- _WORK ITEM_
Each line below must be reproduced exactly, though the pictures are to be dropped.
═════ ENTRIES PROVIDED
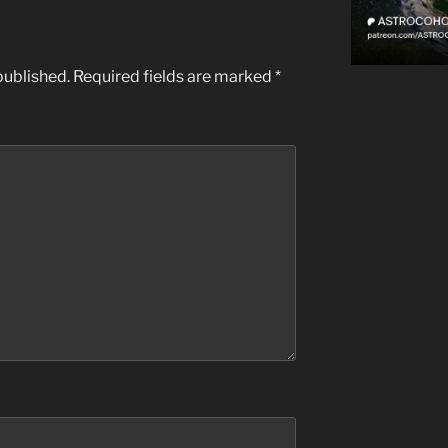
published.
Required fields are marked
*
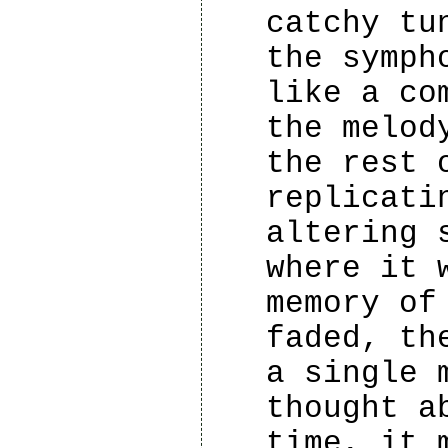
catchy tu
the symph
like a co
the melod
the rest 
replicati
altering 
where it 
memory of
faded, th
a single 
thought a
time, it 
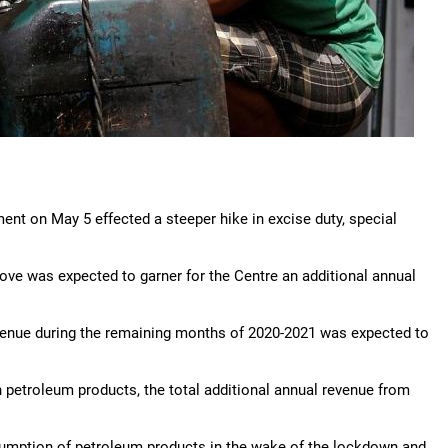
rnment on May 5 effected a steeper hike in excise duty, special
move was expected to garner for the Centre an additional annual
evenue during the remaining months of 2020-2021 was expected to
on petroleum products, the total additional annual revenue from
nsumption of petroleum products in the wake of the lockdown and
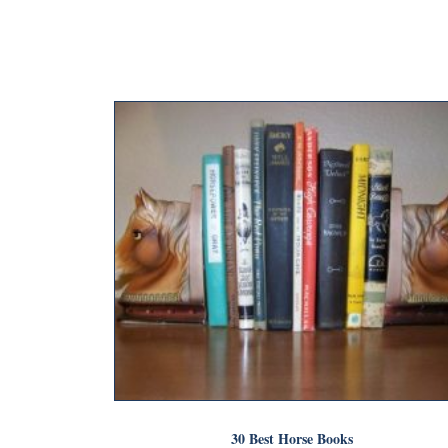
30 Best Horse Books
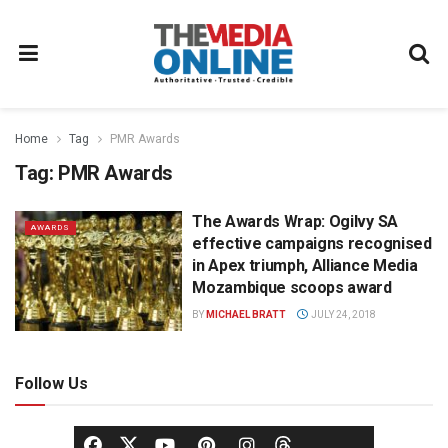
Home
Tag
PMR Awards
Tag:
PMR Awards
The Awards Wrap: Ogilvy SA
AWARDS
effective campaigns recognised
in Apex triumph, Alliance Media
Mozambique scoops award
BY
MICHAEL BRATT
JULY 24, 2018
Follow Us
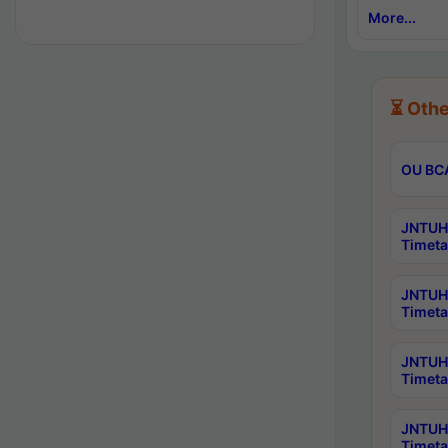
More...
⏳ Othe
OU BCA
JNTUH 
Timeta
JNTUH 
Timeta
JNTUH 
Timeta
JNTUH 
Timeta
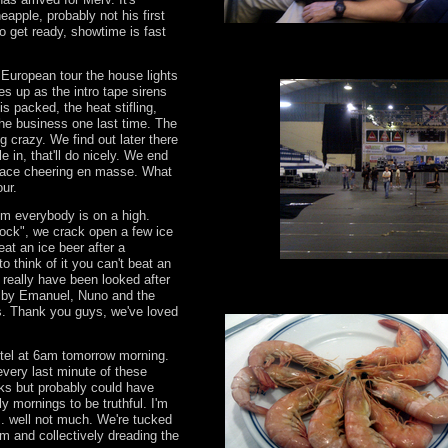
apple, probably not his first
o get ready, showtime is fast
s European tour the house lights
s up as the intro tape sirens
is packed, the heat stifling,
the business one last time. The
 crazy. We find out later there
e in, that'll do nicely. We end
place cheering en masse. What
tour.
om everybody is on a high.
Bock", we crack open a few ice
eat an ice beer after a
o think of it you can't beat an
 really have been looked after
n by Emanuel, Nuno and the
s. Thank you guys, we've loved
tel at 6am tomorrow morning.
every last minute of these
ks but probably could have
y mornings to be truthful. I'm
.. well not much. We're tucked
1am and collectively dreading the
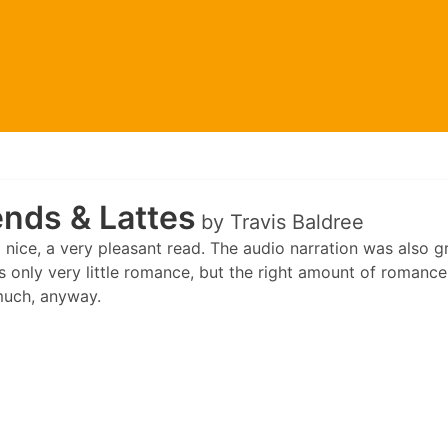
nds & Lattes
by Travis Baldree
nice, a very pleasant read. The audio narration was also gr
 only very little romance, but the right amount of romance f
much, anyway.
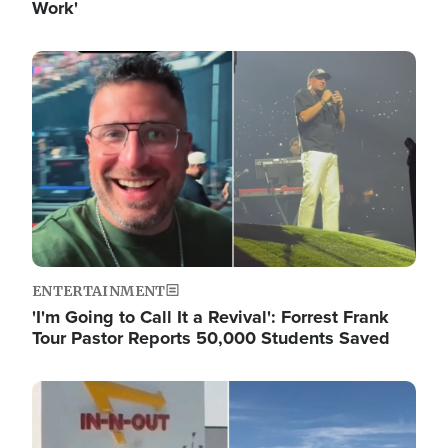
Work'
Image
ENTERTAINMENT
'I'm Going to Call It a Revival': Forrest Frank
Tour Pastor Reports 50,000 Students Saved
Image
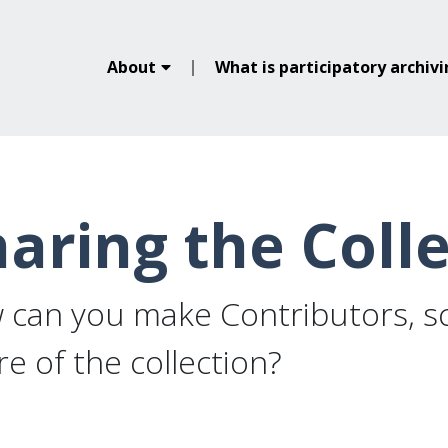
About
What is participatory archiv
aring the Coll
can you make Contributors, sc
e of the collection?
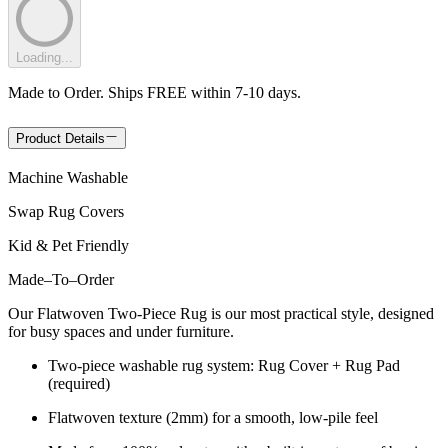
Loading...
Made to Order. Ships FREE within 7-10 days.
Product Details
Machine Washable
Swap Rug Covers
Kid & Pet Friendly
Made
–
To
–
Order
Our Flatwoven Two-Piece Rug is our most practical style, designed
for busy spaces and under furniture.
Two-piece washable rug system: Rug Cover + Rug Pad
(required)
Flatwoven texture (2mm) for a smooth, low-pile feel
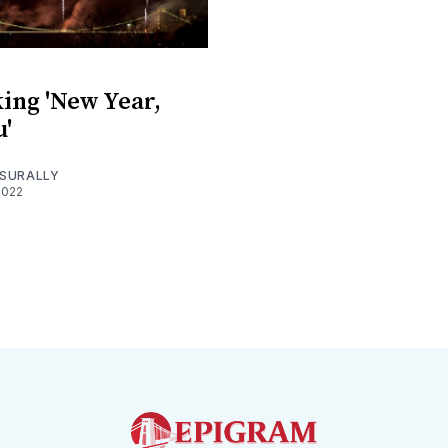
ing 'New Year,
'
SURALLY
2022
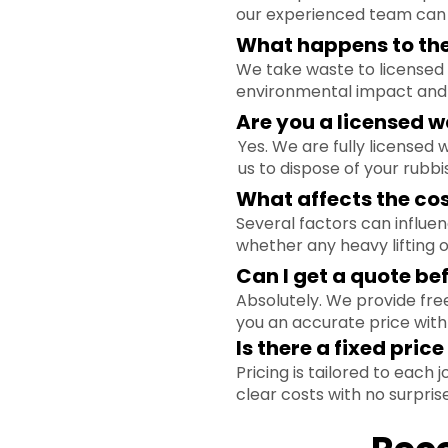
our experienced team can h
What happens to the 
We take waste to licensed 
environmental impact and 
Are you a licensed w
Yes. We are fully licensed
us to dispose of your rubbi
What affects the co
Several factors can influe
whether any heavy lifting o
Can I get a quote bef
Absolutely. We provide free
you an accurate price with
Is there a fixed pric
Pricing is tailored to each
clear costs with no surprise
══════════
- _RESULT_
published.
Required fields are marked
*
catchy tu
the symph
like a co
the melod
the rest 
replicati
altering 
where it 
memory of
faded, th
a single 
thought a
time, it 
rnment on May 5 effected a steeper hike in excise duty, special
move was expected to garner for the Centre an additional annual
evenue during the remaining months of 2020-2021 was expected to
on petroleum products, the total additional annual revenue from
nsumption of petroleum products in the wake of the lockdown and
30 Best Horse Books
Home
Tag
PMR Awards
Tag:
PMR Awards
The Awards Wrap: Ogilvy SA
AWARDS
effective campaigns recognised
in Apex triumph, Alliance Media
Mozambique scoops award
BY
MICHAEL BRATT
JULY 24, 2018
Follow Us
More...
⏳ Othe
OU BCA
JNTUH 
Timeta
JNTUH 
Timeta
JNTUH 
Timeta
JNTUH 
Timeta
apple, probably not his first
o get ready, showtime is fast
s European tour the house lights
s up as the intro tape sirens
is packed, the heat stifling,
the business one last time. The
 crazy. We find out later there
e in, that'll do nicely. We end
place cheering en masse. What
tour.
om everybody is on a high.
Bock", we crack open a few ice
eat an ice beer after a
o think of it you can't beat an
 really have been looked after
n by Emanuel, Nuno and the
s. Thank you guys, we've loved
tel at 6am tomorrow morning.
every last minute of these
ks but probably could have
y mornings to be truthful. I'm
.. well not much. We're tucked
1am and collectively dreading the
nds & Lattes
by Travis Baldree
nice, a very pleasant read. The audio narration was also gr
 only very little romance, but the right amount of romance f
much, anyway.
Work'
Image
ENTERTAINMENT
'I'm Going to Call It a Revival': Forrest Frank
Tour Pastor Reports 50,000 Students Saved
Image
About
What is participatory archiv
aring the Coll
can you make Contributors, sc
e of the collection?
Loading...
Made to Order. Ships FREE within 7-10 days.
Product Details
Machine Washable
Swap Rug Covers
Kid & Pet Friendly
Made
–
To
–
Order
Our Flatwoven Two-Piece Rug is our most practical style, designed
for busy spaces and under furniture.
Two-piece washable rug system: Rug Cover + Rug Pad
(required)
Flatwoven texture (2mm) for a smooth, low-pile feel
ing 'New Year,
'
SURALLY
2022
our experienced team can h
What happens to the 
We take waste to licensed 
environmental impact and 
Are you a licensed w
Yes. We are fully licensed
us to dispose of your rubbi
What affects the co
Several factors can influe
whether any heavy lifting o
Can I get a quote bef
Absolutely. We provide free
you an accurate price with
Is there a fixed pric
Pricing is tailored to each
clear costs with no surprise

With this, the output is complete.